Jennifer Korver and Heather Vitkuske were among other Canadians stuck in Arequipa.
“We feel the safest when we’re at the hotel and we don’t go very far,” Korver told CBC News in an interview earlier this week.
Vitkuske said the two miss their families. “It’s hard coping with the uncertainty.”
New leader pushes back on calls to resign
Castillo was ousted and arrested on Dec. 7 after he attempted to dissolve Peru’s congress and announced that he would rule by decree. The left-wing political leader was impeached for “permanent moral incapacity,” and arrested on charges of rebellion.
His successor, former vice-president Dina Boluarte, characterized Castillo’s actions as a coup attempt, though some have rejected that description.
At least 20 people have died during the protests in response to Castillo’s removal from office, with 500 civilians and security forces among the injured.
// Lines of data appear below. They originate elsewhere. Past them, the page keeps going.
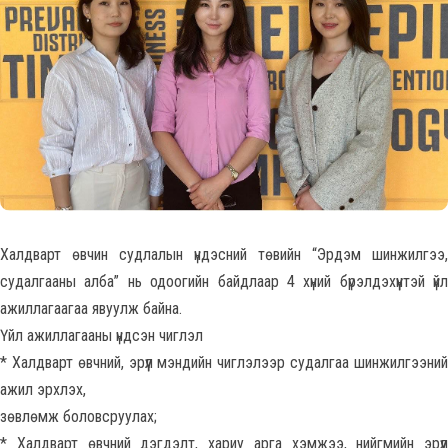
Халдварт өвчин судлалын үндэсний төвийн “Эрдэм шинжилгээ,
судалгааны алба” нь одоогийн байдлаар 4 хүний бүрэлдэхүүнтэй үйл
ажиллагаагаа явуулж байна.
Үйл ажиллагааны үндсэн чиглэл
* Халдварт өвчний, эрүүл мэндийн чиглэлээр судалгаа шинжилгээний
ажил эрхлэх,
зөвлөмж боловсруулах;
* Халдварт өвчний дэгдэлт, хариу арга хэмжээ, нийгмийн эрүүл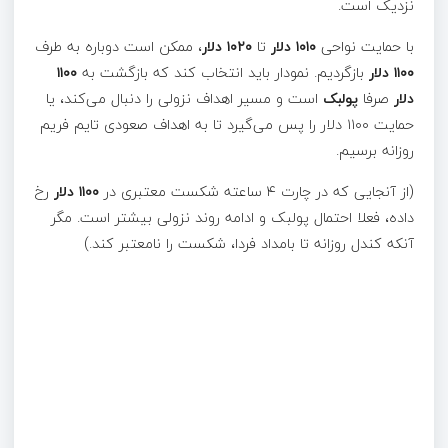
نزدیک است.
با حمایت نواحی
۱۰۱۰ دلار
تا
۱۰۲۰ دلار
، ممکن است دوباره به طرف
۱۱۰۰ دلار
بازگردیم. نمودار باید انتخاب کند که بازگشت به
۱۱۰۰
دلار
صرفا
پولبک
است و مسیر اهداف نزولی را دنبال می‌کند، یا
حمایت ۱۱۰۰ دلار را پس می‌گیرد تا به اهداف صعودی تایم فریم
روزانه برسیم.
(از آنجایی که در چارت ۴ ساعته شکست معتبری در
۱۱۰۰ دلار
رخ
داده، فعلا احتمال پولبک و ادامه روند نزولی بیشتر است. مگر
آنکه کندل روزانه تا بامداد فردا، شکست را نامعتبر کند.)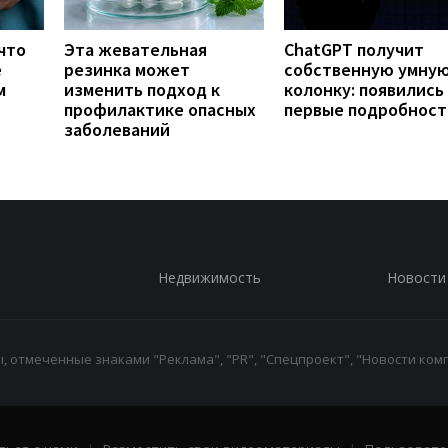
что
Эта жевательная
ChatGPT получит
е
резинка может
собственную умну
м
изменить подход к
колонку: появились
профилактике опасных
первые подробност
заболеваний
Недвижимость
Новости
 отмеченные знаками "Реклама", "PR", "Спецпроект", "Новости комп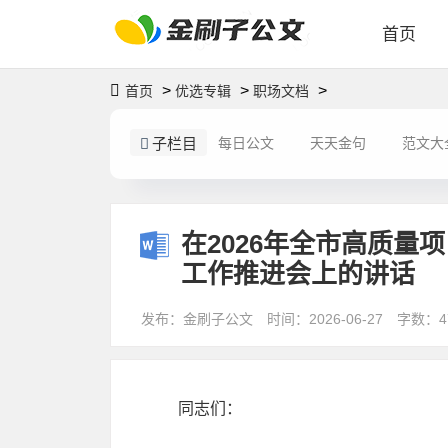
首页
>
>
>
首页
优选专辑
职场文档
子栏目
每日公文
天天金句
范文大
在2026年全市高质量
工作推进会上的讲话
发布：金刷子公文
时间：2026-06-27
字数：4
同志们：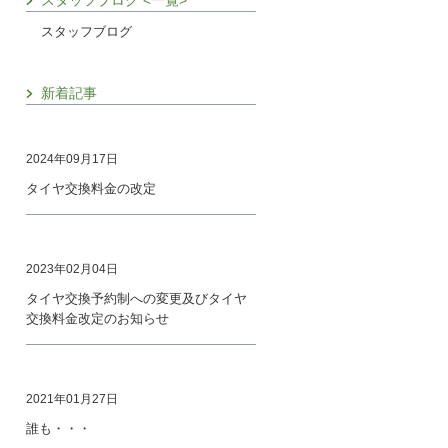
スタッフブログ <一覧>
スタッフブログ
新着記事
2024年09月17日
タイヤ交換料金の改定
2023年02月04日
タイヤ交換予約制への変更及びタイヤ
交換料金改定のお知らせ
2021年01月27日
誰も・・・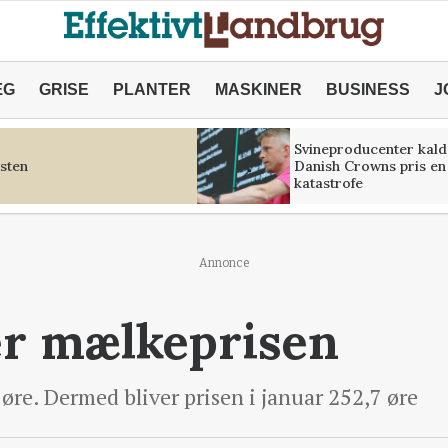
ÆG
GRISE
PLANTER
MASKINER
BUSINESS
J
Svineproducenter kald
sten
Danish Crowns pris en
katastrofe
Annonce
er mælkeprisen
 øre. Dermed bliver prisen i januar 252,7 øre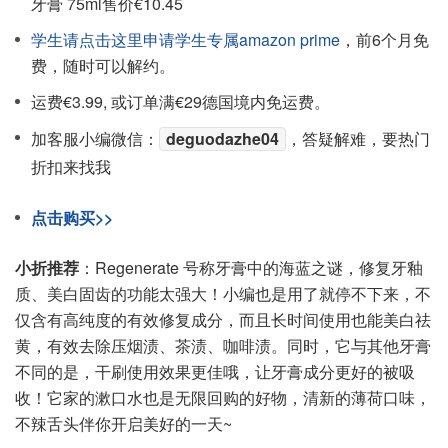
牙膏 75ml售价€10.45
学生请点击这里申请学生专属amazon prime
，前6个月免
费，随时可以解约。
运费€3.99, 或订单满€29德国境内免运费。
加客服小编微信：
deguodazhe04
，答疑解难，要热门
折扣来找我
点击购买>>
小折推荐
：Regenerate 号称牙膏中的海蓝之谜，修复牙釉
质、美白固齿的功能太强大！小编也是用了就停不下来，不
仅含有高纯度的有效修复成分，而且长时间使用也能美白祛
黄，有效去除压烟渍、茶渍、咖啡渍。同时，它与其他牙膏
不同的是，干刷使用效果更佳哦，让牙膏成分更好的被吸
收！它家的漱口水也是无限回购的好物，清新的薄荷口味，
不辣舌头伴你开启美好的一天~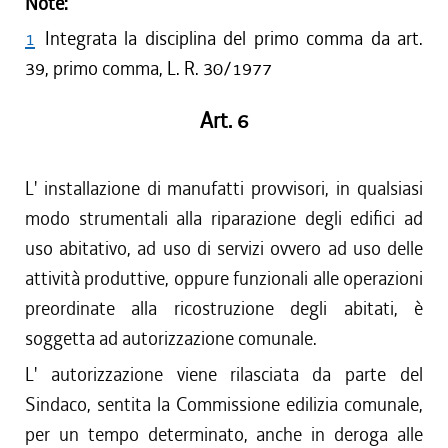
Note:
1
Integrata la disciplina del primo comma da art.
39, primo comma, L. R. 30/1977
Art. 6
L' installazione di manufatti provvisori, in qualsiasi
modo strumentali alla riparazione degli edifici ad
uso abitativo, ad uso di servizi ovvero ad uso delle
attività produttive, oppure funzionali alle operazioni
preordinate alla ricostruzione degli abitati, è
soggetta ad autorizzazione comunale.
L' autorizzazione viene rilasciata da parte del
Sindaco, sentita la Commissione edilizia comunale,
per un tempo determinato, anche in deroga alle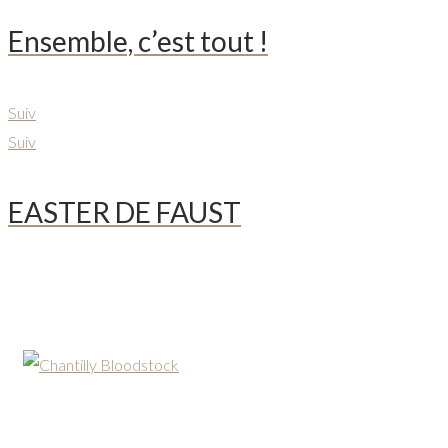
Ensemble, c’est tout !
Suiv
Suiv
EASTER DE FAUST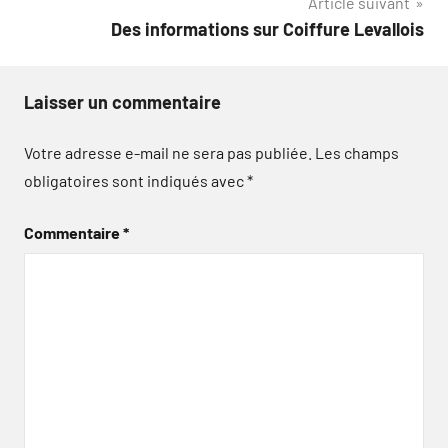
Article suivant
Des informations sur Coiffure Levallois
Laisser un commentaire
Votre adresse e-mail ne sera pas publiée.
Les champs
obligatoires sont indiqués avec
*
Commentaire
*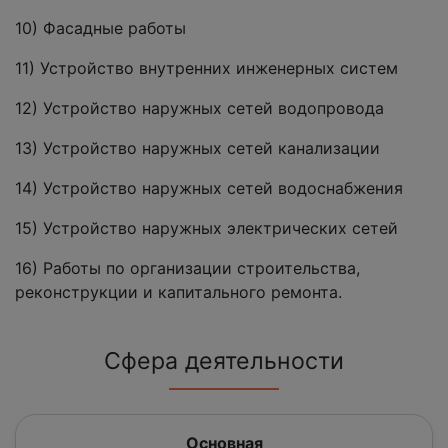
10) Фасадные работы
11) Устройство внутренних инженерных систем
12) Устройство наружных сетей водопровода
13) Устройство наружных сетей канализации
14) Устройство наружных сетей водоснабжения
15) Устройство наружных электрических сетей
16) Работы по организации строительства,
реконструкции и капитального ремонта.
Сфера деятельности
Основная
The protesters are calling for Boluarte’s resignation and Castillo’s freedom.
But Boluarte rejected calls to resign on Saturday. During a news conference, she criticized the country’s congress for not voting for her proposal to move up Peru’s scheduled general elections from 2026 to 2023.
Peru has a long history of presidential corruption, but the Andean country has especially been embattled in the last seven years, as various political crises and a high turnover rate between presidents have crippled congress.